Ela me faz um ar divertido, como que me perguntando: "mas não sou eu a condutora da entrevista?" Percebo que o outro tenente está a nos olhar, com uma expressão de estranheza. De qualquer modo, ela não lhe dá atenção e faz o que peço:
    - Qual a quantidade de conhecimento que ele pode armazenar? Uns 150 megabytes? Isto não é uma enormidade de informação? (novamente, década de noventa, pessoal. Hoje, um reles pendrive armazena até quinhentas vezes mais...)
     - Sim, por volta disso. - diz ela, com interesse.
   - Perfeito. Mas, te pergunto. Todo este conhecimento, esta informação o torna uma máquina sábia, por assim dizer?
     - Não, evidentemente.
     - A sabedoria - por definição - é o conhecimento posto em prática no melhor momento e da melhor forma possíveis. Então, justamente por isso que o que busco é a sabedoria, e não apenas o conhecimento.
     Tanto a Kayla como o outro oficial me olham de uma forma que jamais tinha visto de pessoas em tal posição. O tenente, com um ar de " quem diabos é essse moleque?". Ela me olha com um misto de surpresa incontida e franca admiração. Comenta, olhando em direção do outro militar:
     - Parece Anderson, (o nome do oficial) que temos alguém com intelecto acima da média entre nós. Incomum, realmente incomum. - diz olhando novamente para mim, agora num sincero sorriso.
     - Muito obrigado senhora. - respondo, agradecido.
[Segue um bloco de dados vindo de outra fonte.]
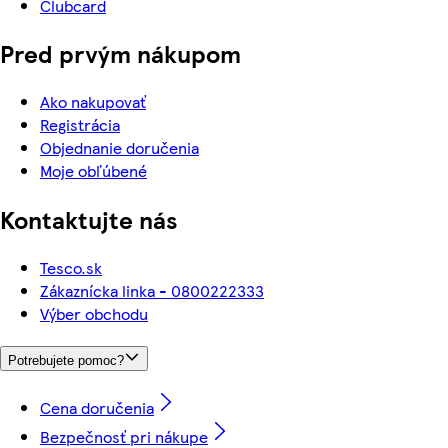
Clubcard
Pred prvým nákupom
Ako nakupovať
Registrácia
Objednanie doručenia
Moje obľúbené
Kontaktujte nás
Tesco.sk
Zákaznícka linka - 0800222333
Výber obchodu
Potrebujete pomoc?
Cena doručenia
Bezpečnosť pri nákupe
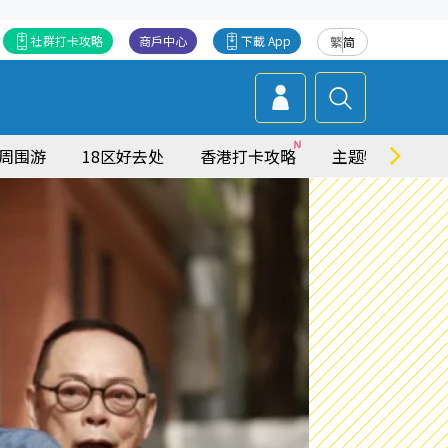
社群打卡攻略
商戶中心
下載 App
繁
简
周围游
18区好去处
香港打卡攻略
主题特集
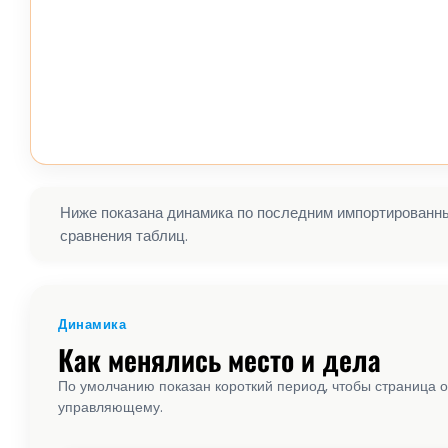
Ниже показана динамика по последним импортированным
сравнения таблиц.
Динамика
Как менялись место и дела
По умолчанию показан короткий период, чтобы страница о
управляющему.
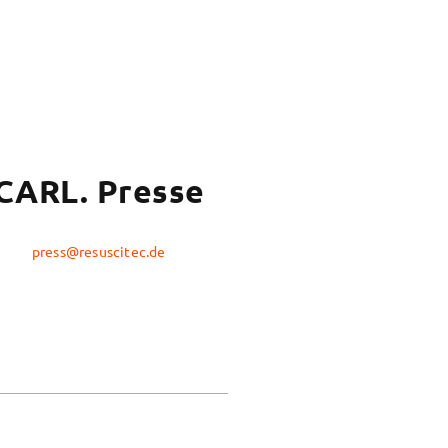
CARL. Presse
press@resuscitec.de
     - Não me agradeça. Mas, podemos ir em frente com a entrevista? - fala, com simpatia.
     - Sim claro.
    - Certo. Agora Flávio, me diga: Você quer realmente ser incorporado? Se a resposta for sim, por quê?
     Franzi o cenho, apertei os olhos e fiquei pensando nisso tudo por alguns segundos, olhando para o vazio. Mais uma vez, todo um filme se passa na minha cabeça. E agora? O que diria a ela? A verdade? Que eu precisava muito - mas muito mesmo - daquele "emprego"? Que eu não tinha mais nenhuma outra opção viável por um bom tempo? Que meu pai estava rezando para que eu fosse "engajado" para que meu soldo complementasse o nosso minúsculo orçamento? Que eu estava ali porque não tinha passado no vestibular? Não. Definitivamente não. Não iria me expor daquela maneira. Sabia até ali que esta entrevista nem o psicotécnico tinham muito peso na decisão final mas de qualquer forma, eu queria uma oportunidade, não piedade. Assim - vagarosamente - disse apenas:
     - Sim. E sim porque penso que será uma oportunidade única de obter um pouco da sabedoria de que falei. Em nenhum outro lugar terei acesso ao que apenas o Exército tem condições de oferecer.
      - Compreendo. - diz ela.
Percebo que seu rosto muda. De uma expressão mista de descontração e respeito a uma outra, que diz claramente saber que o que eu dissera não era verdade. Que mostra uma ponta de - talvez - consternação, um leve embaraço. Tristeza até(se eu não estava sonhando). Não fico surpreso. Eu deveria saber que, como psicóloga experiente que era, entenderia muito mais a meu respeito não pela linguagem verbal, mas pela não verbal.
     - Muito bem, Flávio. Estas eram as informações de que eu precisava. - completa, num tom de voz indefinido.
     Dito isto, ela abaixa os olhos em direção à minha ficha com as anotações que fizera durante a entrevista. Reflete profundamente por uns instantes, exatamente como o capitão Kapp durante o episódio dos testes físicos. Olha para o tenente Anderson, se detém por um segundo e novamente cruza o olhar com o meu. Estende sua delicada mão direita em direção a dois carimbos alinhados lado a lado - pairando por um instante acima deles - e finalmente pega o da direita, pressionando-o em seguida numa almofada entintada. Pega meu certificado - que estava por baixo da ficha - vira-o e carimba cuidadosamente, escrevendo nos espaços em branco. Em seguida, o entrega a mim. De imediato, leio o que o elastômetro imprimiu naquele pedaço de papel:

" Designado para incorporação..."


Só consigo ler até aí. Minha visão se embaça, meus olhos simplesmente não conseguem fixar o foco. Estão marejados, as lágrimas me obscurecem a visão.